This is a prospective study and The investigators use routine pathological specimens for whole exome sequencing (WES) and immunohistochemical stains.
Pathological examinations include PD-L1, EGFR status, ALK, and ROS-1.
WES: Total DNA were extracted from paraffin-embedded tumor specimens with the QIAamp DNA FFPE Tissue Kit (QIAGEN GmbH, Hilden, Germany). The coding size was 45 Mb. For DNA whole exome sequence, briefly, tumors were sonicated by Covaris M220 sonicator (Life Technologies Europe, Gent, Belgium) and then ligated to adaptor for further amplification (Illumina® TruSeq Exome Library Prep, USA). After library preparation, all samples were sequenced using the NextSeq500 system according to the manufacturer's instructions (Illumina, San Diego, USA). The investigators run sequencing with 12 samples simultaneously (a total of 100 Gb). The sequence length was 150 bp with a paired-end (2\*150bp). The average depth of sequencing is 100X. After sequencing performance, quality of reads file (fastq) was assessed by FastQC and then mapped using human Hg19 as the reference. Bam files were used as input for the Varscan algorithm to identify germline and somatic mutations. Variants annotated and filtered are manually checked using IGV (Integrative Genomics Viewer), then confirmed by Sanger sequence.
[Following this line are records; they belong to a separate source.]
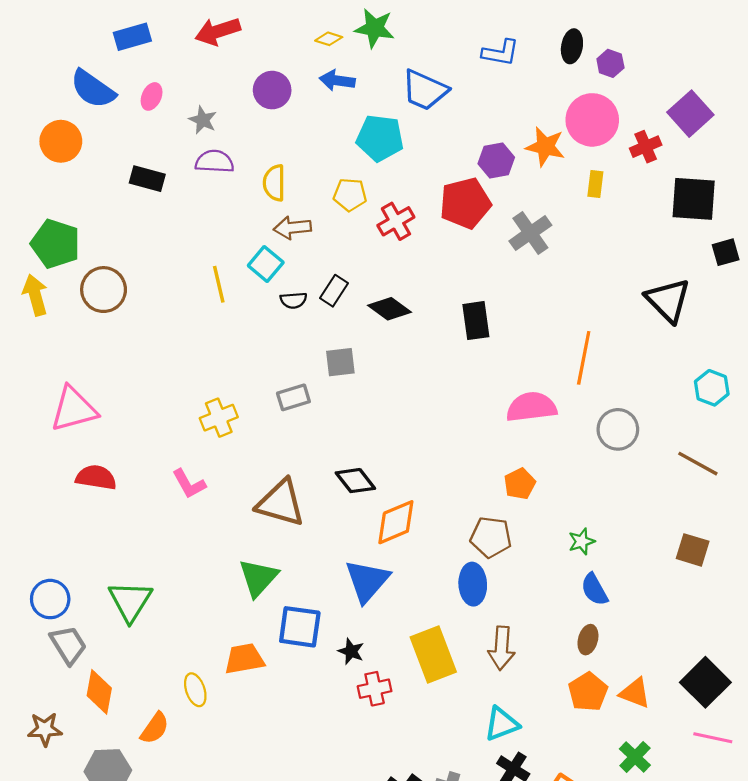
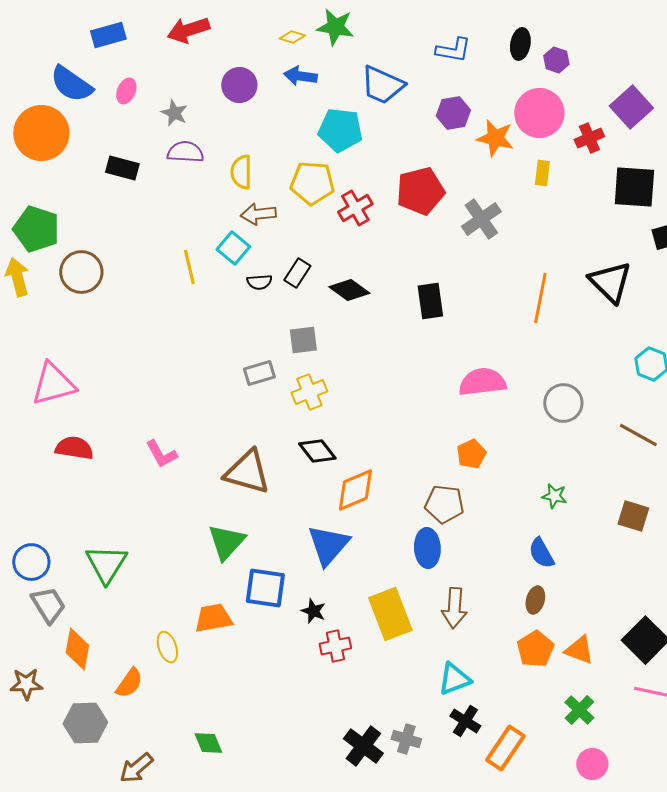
orange circle: (61, 141) -> (41, 133), size x1.4
purple hexagon: (496, 160) -> (453, 113), moved
yellow pentagon: (350, 195) -> (312, 183), size x1.4
orange line: (584, 358) -> (540, 298), moved
yellow cross: (219, 418) -> (309, 392), moved
green star: (582, 541) -> (554, 496), moved, turned 30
The investigators analyze the clinical related gene alterations including actionable gene mutations (EGFR, BRAF, KRAS, and MET.) Also, clinically important genes including the mutation status of TP53 and SDH genes are analyzed. The investigators also analyzed the mutation status of glucose metabolic cluster genes.
TMB (tumor mutation burden) per megabase: The total number of mutations counted is divided by the size of the coding region of the targeted territory.
MATH (mutant-allele tumor heterogeneity): The investigators first obtain the MAF (the fraction of DNA that shows the mutated allele at a gene locus) of each tumor specimen. The MAF distribution will be used to calculate the median (center of distribution) and the MD (median deviation) of MAFs in a tumor. The MD is determined by obtaining the absolute differences of all MAFs from the median MAF. Then the median of the absolute differences is multiplied by a factor of 1.4826 to obtain the MD. The MATH is calculated as the percentage ratio of the MD to the median: MATH = (MD/median)×100 \[45\].
Shannon diversity index (Shannon entropy) \[50\]: The MAF distribution (histogram) of each patient's tumor specimen was obtained with different bin sizes (total bin size = S). The Shannon diversity index is then calculated according to the distribution of probabilities of each MAF bin.
The image features of FDG PET the investigators extracted as follows, \<Handcrafted radiomics\> The traditional image parameters include SUVmax, metabolic tumor volume (MTV) and total lesion glycolysis (TLG) of the primary tumor. The traditional FDG PET parameters are calculated using commercialized software (PBAS, PMOD 4.0). Radiomics (texture analysis) will be calculated only for pre-treatment FDG PET. The matrices of radiomic analysis include histogram analysis, Gray-level co-occurrence matrix (GLCM), gray-level run-length matrix (GLRLM), gray-level size zone matrix (GLSZM), neighborhood gray-tone difference matrix (NGTDM), and shape features.
\<Deep radiomics\> The investigators put the segmented volume into convolutional neural network (CNN) for analysis. The investigators will use supervised CNN to analyze the relationship between imaging with other outcomes.